Insofar as contracts of carriage are concerned, some aspects regulated by the Civil Code are
those respecting the diligence required of common carriers with regard to the safety of
passengers as well as the presumption of negligence in cases of death or injury to passengers.
It provides:
Art. 1733. Common carriers, from the nature of their business and for reasons of public
policy, are bound to observe extraordinary diligence in the vigilance over the goods and
for the safety of the passengers transported by them, according to all the circumstances
of each case.
Such extraordinary diligence in the vigilance over the goods is further expressed in

articles 1734, 1735, and 1746, Nos. 5, 6, and 7, while the extraordinary diligence for the
safety of the passengers is further set forth in articles 1755 and 1756.

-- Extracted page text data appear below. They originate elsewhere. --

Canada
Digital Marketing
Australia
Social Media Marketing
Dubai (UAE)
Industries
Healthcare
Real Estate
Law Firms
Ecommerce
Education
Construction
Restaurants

Art. 1755. A common carrier is bound to carry the passengers safely as far as human care
and foresight can provide, using the utmost diligence of very cautious persons, with due
regard for all the circumstances.
Art. 1756. In case of death of or injuries to passengers, common carriers are presumed to
have been at fault or to have acted negligently, unless they prove that they observed
extraordinary diligence as prescribed by articles 1733 and 1755.
In the case at bar, upon the happening of the accident, the presumption of negligence at once
arose, and it became the duty of petitioner to prove that he had to observe extraordinary
diligence in the care of his passengers.
Now, did the driver of jeepney carry Sunga "safely as far as human care and foresight could
provide, using the utmost diligence of very cautious persons, with due regard for all the
circumstances" as required by Art. 1755?
We do not think so.
Several factors militate against petitioner's contention.

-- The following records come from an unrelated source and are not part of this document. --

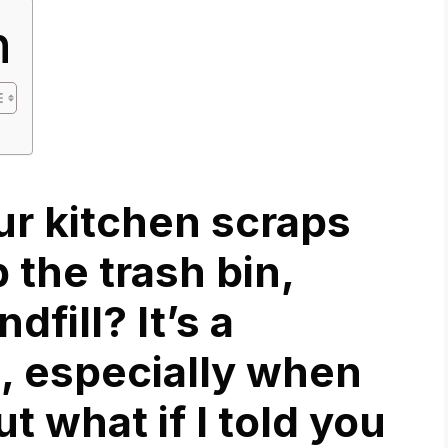
n
our kitchen scraps
p the trash bin,
dfill? It’s a
, especially when
ut what if I told you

First, as found by the Court of Appeals, the jeepney was not properly parked, its rear portion being
exposed about two meters from the broad shoulders of the highway, and facing the middle of the
highway in a diagonal angle. This is a violation of the R.A. No. 4136, as amended, or the Land
Transportation and Traffic Code, which provides:
Sec. 54. Obstruction of Traffic. No person shall drive his motor vehicle in such a
manner as to obstruct or impede the passage of any vehicle, nor, while discharging or
taking on passengers or loading or unloading freight, obstruct the free passage of other
vehicles on the highway.
Second, it is undisputed that petitioner's driver took in more passengers than the allowed seating
capacity of the jeepney, a violation of 32(a) of the same law. It provides:
Exceeding registered capacity. No person operating any motor vehicle shall allow
more passengers or more freight or cargo in his vehicle than its registered capacity.
The fact that Sunga was seated in an "extension seat" placed her in a peril greater than that to
which the other passengers were exposed. Therefore, not only was petitioner unable to overcome
the presumption of negligence imposed on him for the injury sustained by Sunga, but also, the
evidence shows he was actually negligent in transporting passengers.